Bear Classification
Throwing down the gauntlet. I need to write something about Chapter 2 of the fast.ai course book, which took a toy deep learning project – fine-tuning a computer vision model to classify bears as grizzly, black, or teddy – from concept through a “production” deployment.
But first, what am I doing here? Why am I even writing this?
I impulse-bought a book one day, called Deep Learning for Coders with fastai & PyTorch, after I came across it in a blog post by Catherine Olsson about transitioning from a career in “traditional” software engineering to one in AI, with the goal of positively shaping the future development of the field. I’ve been thinking a lot about the next phase of my career, trying to come up with realistic ways that I can use my skills to have a positive social impact, and this sounded interesting and promising. The post recommended trying out the fast.ai course as a way to see what deep learning is all about in 2022. I had dipped a toe into recurrent neural networks back in 2014 or so, not long before we moved from San Francisco to Pittsburgh, but things have changed so much since then that I thought it made sense to start over from scratch. And, being honest, I never really made that much progress back then. Things were new and I was reading academic papers and trying to chart a course through without much help, messing around in lua (this was before PyTorch) and not getting too far.

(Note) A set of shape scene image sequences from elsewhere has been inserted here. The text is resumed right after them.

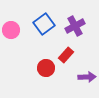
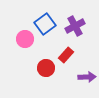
blue square: moved 1 px right
pink circle: moved 14 px right, 9 px down
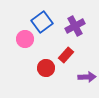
blue square: moved 3 px left, 2 px up
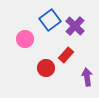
blue square: moved 8 px right, 2 px up
purple cross: rotated 18 degrees counterclockwise
purple arrow: rotated 96 degrees counterclockwise
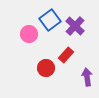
pink circle: moved 4 px right, 5 px up
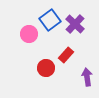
purple cross: moved 2 px up
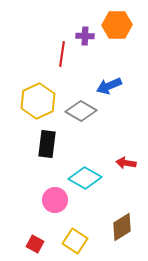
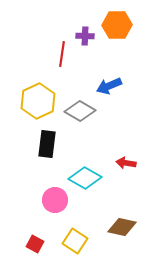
gray diamond: moved 1 px left
brown diamond: rotated 44 degrees clockwise
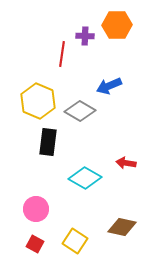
yellow hexagon: rotated 12 degrees counterclockwise
black rectangle: moved 1 px right, 2 px up
pink circle: moved 19 px left, 9 px down
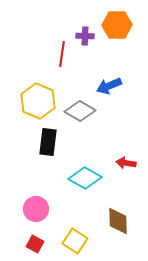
brown diamond: moved 4 px left, 6 px up; rotated 76 degrees clockwise
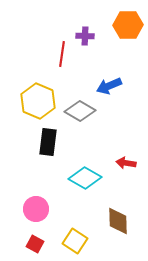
orange hexagon: moved 11 px right
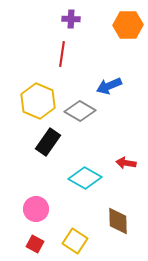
purple cross: moved 14 px left, 17 px up
black rectangle: rotated 28 degrees clockwise
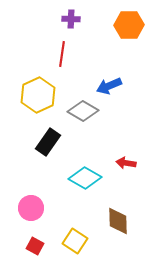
orange hexagon: moved 1 px right
yellow hexagon: moved 6 px up; rotated 12 degrees clockwise
gray diamond: moved 3 px right
pink circle: moved 5 px left, 1 px up
red square: moved 2 px down
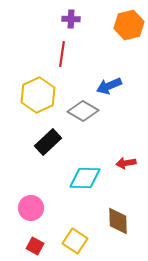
orange hexagon: rotated 12 degrees counterclockwise
black rectangle: rotated 12 degrees clockwise
red arrow: rotated 18 degrees counterclockwise
cyan diamond: rotated 28 degrees counterclockwise
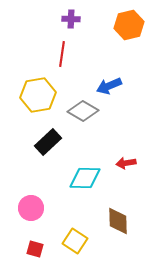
yellow hexagon: rotated 16 degrees clockwise
red square: moved 3 px down; rotated 12 degrees counterclockwise
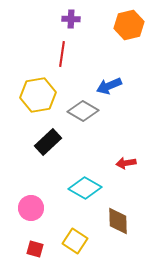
cyan diamond: moved 10 px down; rotated 28 degrees clockwise
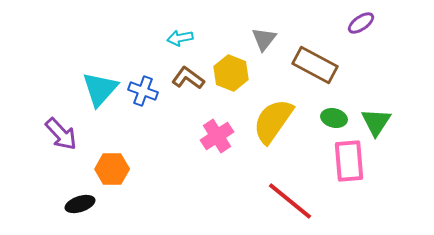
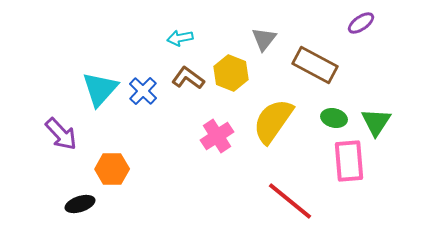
blue cross: rotated 24 degrees clockwise
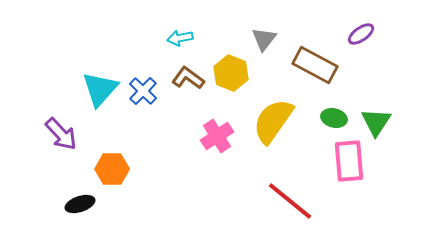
purple ellipse: moved 11 px down
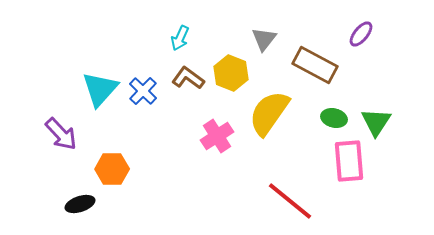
purple ellipse: rotated 16 degrees counterclockwise
cyan arrow: rotated 55 degrees counterclockwise
yellow semicircle: moved 4 px left, 8 px up
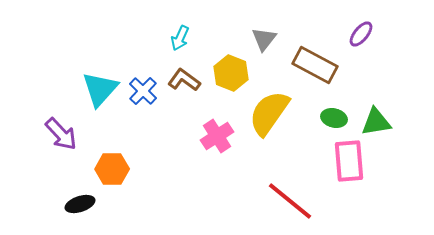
brown L-shape: moved 4 px left, 2 px down
green triangle: rotated 48 degrees clockwise
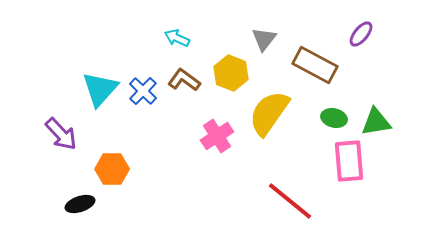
cyan arrow: moved 3 px left; rotated 90 degrees clockwise
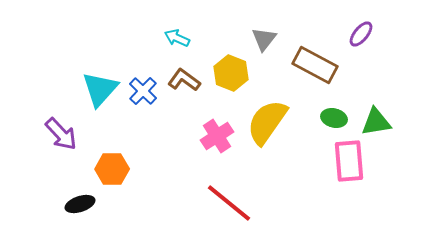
yellow semicircle: moved 2 px left, 9 px down
red line: moved 61 px left, 2 px down
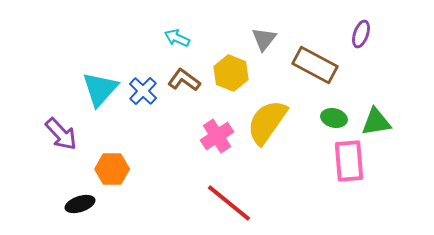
purple ellipse: rotated 20 degrees counterclockwise
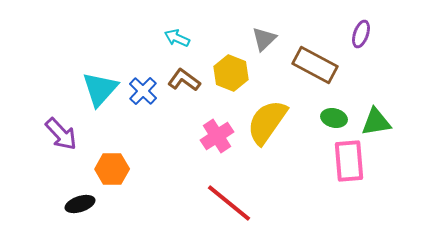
gray triangle: rotated 8 degrees clockwise
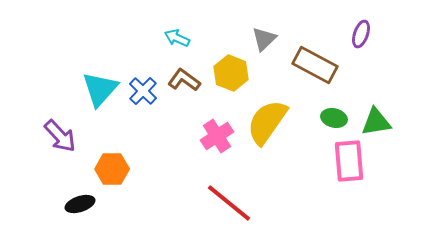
purple arrow: moved 1 px left, 2 px down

In any case, this course recommends setting up a blog – I haven’t had one since jeez maybe 2004, when I ran Wordpress on I hosted myself on a VPS! – and writing about what I’ve been learning. Writing is a way of synthesizing, of thinking out loud, and while I don’t expect there to be any audience for these posts, there’s always the chance that somebody out there is following in my tentative footsteps and that this could provide some food for though or some encouragement. Also I’m mid-career, to put it generously, have always struggled against my generalist tendencies and lack of focus, and could some kind of “commitment mechanism” to keep myself honest. In short, I want to do this course properly! I want to learn something new, and if writing about it is part of the process than that’s what I’m going to do.
The power of pretrained models
All these words and I haven’t even really touched on the topic at hand – bear
classification – yet! The basic idea was to take a pretrained model called
cnn_learner
, provided as part of the fast.ai library, that already knows a
lot about classifying images, and push it that last little mile into becoming a
useful classifier of bear images. This was a surprisingly easy process! One of
the big takeaways me from this chapter was that pre-trained models can get you
almost all of the way there. cnn_learner
is a convolutional neural network
that has been pretrained on the ImageNet dataset, and when it’s used in this
context the library strips away the “head”, the last few layers of weights that
only pertain to ImageNet classification, but retain the vast majority of
training weights. In simple terms, the network already understands the basics
of image recognition and is ready to be customized for different, more specific
problem domains.
Given this big head start, it only took about 450 example images of bears (sourced vi the Bing Image Search API) to train a model that could recognizejjjjj grizzly vs black vs teddy bears with almost 100% accuracy. Naively, I would have thought that thousands of bear images at a minimum would have been required to get these kind of results, but training on ImageNet appears to have given the network a lot of basic knowledge about images that it could put into use for this problem. I think this is fascinating, and it really expands the space of problems that I could potentially tackle – I can’t come up with thousands of data points for that many problems, but 500 isn’t that overwhelming!
Squeezing more out of the data with augmentation
Another “trick” (or “technique”, I guess – “trick” makes it sound like cheating) that the authors introduce in this chapter for amplifying the training power of a smaller dataset is data augmentation. The idea is to take each image in the training set and to manipulate it using simple image transformation methods (resize, crop, rotate, skew), thereby creating multiple training data points from each source image. As the book points out:
In fact, an entirely untrained neural network knows nothing whatsoever about how images behave. It doesn’t ven recognize that when an object is rotated by one degree, it still is a picture of the same thing! So training the neural network with examples of images in which the objects are in slightly different places and are slightly different sizes helps it to understand the basic concept of what an object is, and how it can be represented in an image.
Transfer learning
A slight detour, presented somewhat earlier in the book: anything that can be represented as an image is a potential target for an image recognition network. Some folks trained a very accurate malware detector by representing malware binaries as bitmap images and feeding them into a network not unlike the one we used for bears!
The same could be done with sound files, either by depicting them as waveforms, or – more interesting to me – as spectrograms:
The network could potentially be trained to classify songs by genre based on their spectogram. I found a (defunct) Kaggle contest that defines exactly this task, so apparently I’m on the right track!
The end-to-end approach: 👍
My favorite thing about this chapter was its focus on getting the model not just trained, but also deployed to something like a “production” setting. For me, at least, learning something new is much more valuable when I can get it off my laptop and out into the world, even in some small way. This blog is another example of the same concept at work, I guess!
Onward
I’ve got so much left to learn, but just the first few chapters of this course have gotten me excited. I’ve got a couple of good ideas for hobby projects to try and part of me wants to just jump right in, but I’m guessing the course will push me towards them in due time. For now, it’s enough that I can classify bears. More to come as I keep learning.